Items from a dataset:
____

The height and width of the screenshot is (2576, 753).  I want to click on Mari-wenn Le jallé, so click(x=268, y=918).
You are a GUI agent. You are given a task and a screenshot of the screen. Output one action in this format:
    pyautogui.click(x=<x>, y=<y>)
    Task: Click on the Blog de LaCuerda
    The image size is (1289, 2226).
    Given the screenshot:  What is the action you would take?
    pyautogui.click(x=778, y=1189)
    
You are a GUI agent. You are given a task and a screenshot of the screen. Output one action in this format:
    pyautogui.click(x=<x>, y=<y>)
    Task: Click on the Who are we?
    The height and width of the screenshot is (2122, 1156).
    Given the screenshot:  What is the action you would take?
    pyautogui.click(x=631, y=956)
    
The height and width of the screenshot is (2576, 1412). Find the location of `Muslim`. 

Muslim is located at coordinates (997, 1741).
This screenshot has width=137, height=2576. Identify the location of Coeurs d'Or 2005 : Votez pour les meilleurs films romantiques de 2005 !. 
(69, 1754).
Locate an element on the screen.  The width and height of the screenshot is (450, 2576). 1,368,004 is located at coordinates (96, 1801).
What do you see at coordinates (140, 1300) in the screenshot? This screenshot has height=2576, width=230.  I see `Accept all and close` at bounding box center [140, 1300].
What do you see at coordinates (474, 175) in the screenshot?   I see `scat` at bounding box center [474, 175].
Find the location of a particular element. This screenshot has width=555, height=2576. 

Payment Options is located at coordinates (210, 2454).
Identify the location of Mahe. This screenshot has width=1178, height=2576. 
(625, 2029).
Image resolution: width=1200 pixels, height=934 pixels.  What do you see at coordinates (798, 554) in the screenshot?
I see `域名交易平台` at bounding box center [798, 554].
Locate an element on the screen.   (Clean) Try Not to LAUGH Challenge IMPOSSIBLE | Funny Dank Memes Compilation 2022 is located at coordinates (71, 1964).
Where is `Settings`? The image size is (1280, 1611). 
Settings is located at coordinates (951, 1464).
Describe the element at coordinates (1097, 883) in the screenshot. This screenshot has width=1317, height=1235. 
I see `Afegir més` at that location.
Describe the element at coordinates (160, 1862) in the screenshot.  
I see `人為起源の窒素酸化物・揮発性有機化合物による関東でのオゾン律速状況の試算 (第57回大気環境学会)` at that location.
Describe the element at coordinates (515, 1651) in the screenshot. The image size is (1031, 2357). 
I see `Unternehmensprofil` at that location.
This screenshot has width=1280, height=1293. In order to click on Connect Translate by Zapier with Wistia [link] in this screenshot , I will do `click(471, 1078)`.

____

■ **What you will do**
All of the entries should be written out again exactly.

■ **Task response**
The height and width of the screenshot is (2576, 753).  I want to click on Mari-wenn Le jallé, so click(x=268, y=918).
You are a GUI agent. You are given a task and a screenshot of the screen. Output one action in this format:
    pyautogui.click(x=<x>, y=<y>)
    Task: Click on the Blog de LaCuerda
    The image size is (1289, 2226).
    Given the screenshot:  What is the action you would take?
    pyautogui.click(x=778, y=1189)
    
You are a GUI agent. You are given a task and a screenshot of the screen. Output one action in this format:
    pyautogui.click(x=<x>, y=<y>)
    Task: Click on the Who are we?
    The height and width of the screenshot is (2122, 1156).
    Given the screenshot:  What is the action you would take?
    pyautogui.click(x=631, y=956)
    
The height and width of the screenshot is (2576, 1412). Find the location of `Muslim`. 

Muslim is located at coordinates (997, 1741).
This screenshot has width=137, height=2576. Identify the location of Coeurs d'Or 2005 : Votez pour les meilleurs films romantiques de 2005 !. 
(69, 1754).
Locate an element on the screen.  The width and height of the screenshot is (450, 2576). 1,368,004 is located at coordinates (96, 1801).
What do you see at coordinates (140, 1300) in the screenshot? This screenshot has height=2576, width=230.  I see `Accept all and close` at bounding box center [140, 1300].
What do you see at coordinates (474, 175) in the screenshot?   I see `scat` at bounding box center [474, 175].
Find the location of a particular element. This screenshot has width=555, height=2576. 

Payment Options is located at coordinates (210, 2454).
Identify the location of Mahe. This screenshot has width=1178, height=2576. 
(625, 2029).
Image resolution: width=1200 pixels, height=934 pixels.  What do you see at coordinates (798, 554) in the screenshot?
I see `域名交易平台` at bounding box center [798, 554].
Locate an element on the screen.   (Clean) Try Not to LAUGH Challenge IMPOSSIBLE | Funny Dank Memes Compilation 2022 is located at coordinates (71, 1964).
Where is `Settings`? The image size is (1280, 1611). 
Settings is located at coordinates (951, 1464).
Describe the element at coordinates (1097, 883) in the screenshot. This screenshot has width=1317, height=1235. 
I see `Afegir més` at that location.
Describe the element at coordinates (160, 1862) in the screenshot.  
I see `人為起源の窒素酸化物・揮発性有機化合物による関東でのオゾン律速状況の試算 (第57回大気環境学会)` at that location.
Describe the element at coordinates (515, 1651) in the screenshot. The image size is (1031, 2357). 
I see `Unternehmensprofil` at that location.
This screenshot has width=1280, height=1293. In order to click on Connect Translate by Zapier with Wistia [link] in this screenshot , I will do `click(471, 1078)`.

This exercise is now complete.